No obvious advantage to buying things from target.com versus other online retailers

I bought a window air conditioner from target.com, primarly because if I was told I could return it in a local store.

Last Friday (May 11) it arrived, and it was the right tracking number, but it was actually a microwave oven. Was busy with the new house last weekend and with our cat’s health problems (he’s doing much better now.)

So, this Friday (May 18), we decided to return it in the store nearby. Turns out, in this case, their claim that you can return it locally is a lie, they won’t do that if they shipped you the wrong item — and we confirmed this after calling their 800 number and requesting a return (which I’ll have to drop off at UPS sometime after labeling it.) To add insult to injury, the shipping label page doesn’t load completely (tried with multiple browsers/OSes), and we’re going to have to call them up again.

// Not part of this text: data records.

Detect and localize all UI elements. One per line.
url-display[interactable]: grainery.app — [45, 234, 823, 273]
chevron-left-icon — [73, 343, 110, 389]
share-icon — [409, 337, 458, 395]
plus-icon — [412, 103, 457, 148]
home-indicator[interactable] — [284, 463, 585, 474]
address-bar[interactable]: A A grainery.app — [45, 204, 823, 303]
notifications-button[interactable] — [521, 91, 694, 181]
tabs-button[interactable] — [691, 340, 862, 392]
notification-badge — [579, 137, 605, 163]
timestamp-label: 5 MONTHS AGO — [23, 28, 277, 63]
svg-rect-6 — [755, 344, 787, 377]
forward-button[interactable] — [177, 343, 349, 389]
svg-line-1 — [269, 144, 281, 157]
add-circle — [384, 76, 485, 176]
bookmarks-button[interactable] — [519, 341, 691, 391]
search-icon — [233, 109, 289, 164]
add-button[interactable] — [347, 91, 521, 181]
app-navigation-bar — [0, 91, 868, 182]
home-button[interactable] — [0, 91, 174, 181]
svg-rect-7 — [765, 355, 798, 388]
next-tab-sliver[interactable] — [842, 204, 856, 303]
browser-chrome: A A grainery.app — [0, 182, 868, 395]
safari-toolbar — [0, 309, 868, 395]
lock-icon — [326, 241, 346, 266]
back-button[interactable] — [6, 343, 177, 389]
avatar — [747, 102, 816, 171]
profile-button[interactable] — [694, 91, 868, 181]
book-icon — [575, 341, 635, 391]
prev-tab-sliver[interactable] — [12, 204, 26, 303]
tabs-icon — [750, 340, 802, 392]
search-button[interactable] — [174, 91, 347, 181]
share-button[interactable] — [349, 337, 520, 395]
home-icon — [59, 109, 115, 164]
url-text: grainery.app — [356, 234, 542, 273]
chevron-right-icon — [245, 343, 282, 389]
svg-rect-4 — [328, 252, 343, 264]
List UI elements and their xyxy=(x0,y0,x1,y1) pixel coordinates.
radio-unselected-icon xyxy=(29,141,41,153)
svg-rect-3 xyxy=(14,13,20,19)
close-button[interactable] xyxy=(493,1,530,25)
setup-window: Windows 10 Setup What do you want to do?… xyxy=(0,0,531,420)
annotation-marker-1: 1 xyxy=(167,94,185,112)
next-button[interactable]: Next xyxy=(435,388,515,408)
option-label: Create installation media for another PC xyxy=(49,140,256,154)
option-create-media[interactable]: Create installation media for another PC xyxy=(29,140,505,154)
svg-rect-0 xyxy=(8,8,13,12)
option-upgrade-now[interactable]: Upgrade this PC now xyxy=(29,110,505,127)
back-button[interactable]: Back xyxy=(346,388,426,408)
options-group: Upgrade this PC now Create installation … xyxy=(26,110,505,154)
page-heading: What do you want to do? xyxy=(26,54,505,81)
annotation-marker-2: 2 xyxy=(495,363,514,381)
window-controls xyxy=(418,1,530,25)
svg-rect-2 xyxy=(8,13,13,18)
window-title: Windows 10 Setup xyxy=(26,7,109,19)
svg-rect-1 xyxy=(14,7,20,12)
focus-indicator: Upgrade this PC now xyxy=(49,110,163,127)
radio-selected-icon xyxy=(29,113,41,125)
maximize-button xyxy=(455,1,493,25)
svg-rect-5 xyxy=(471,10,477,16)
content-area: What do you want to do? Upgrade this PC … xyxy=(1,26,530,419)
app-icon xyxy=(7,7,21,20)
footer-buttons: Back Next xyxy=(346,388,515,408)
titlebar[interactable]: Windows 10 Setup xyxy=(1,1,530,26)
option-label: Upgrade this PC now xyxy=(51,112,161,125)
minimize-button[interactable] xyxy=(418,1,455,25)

The one reason I chose them over Amazon, or a couple of much better online retailers for buying small appliances was that I was told I could return it in store, so this is why I will be telling everyone I know not to buy things online from Target. It seems that when “brick-and-mortar” retailers get into online retail, they do a very poor job of integrating both operations. This is somewhat understandable if you think about the business. However, as a customer, you either shouldn’t have to care about such things, or they should be explicit about all the common cases where the return in store is impossible. If they are really trying to provide some benefit over pure-online retailers, they’re failing at that.

(Edit: We finally did get a valid shipping label out of them, shipped it back, and I was credited. Ended up just buying the air conditioner from some random retailer that lists their stuff on Amazon.)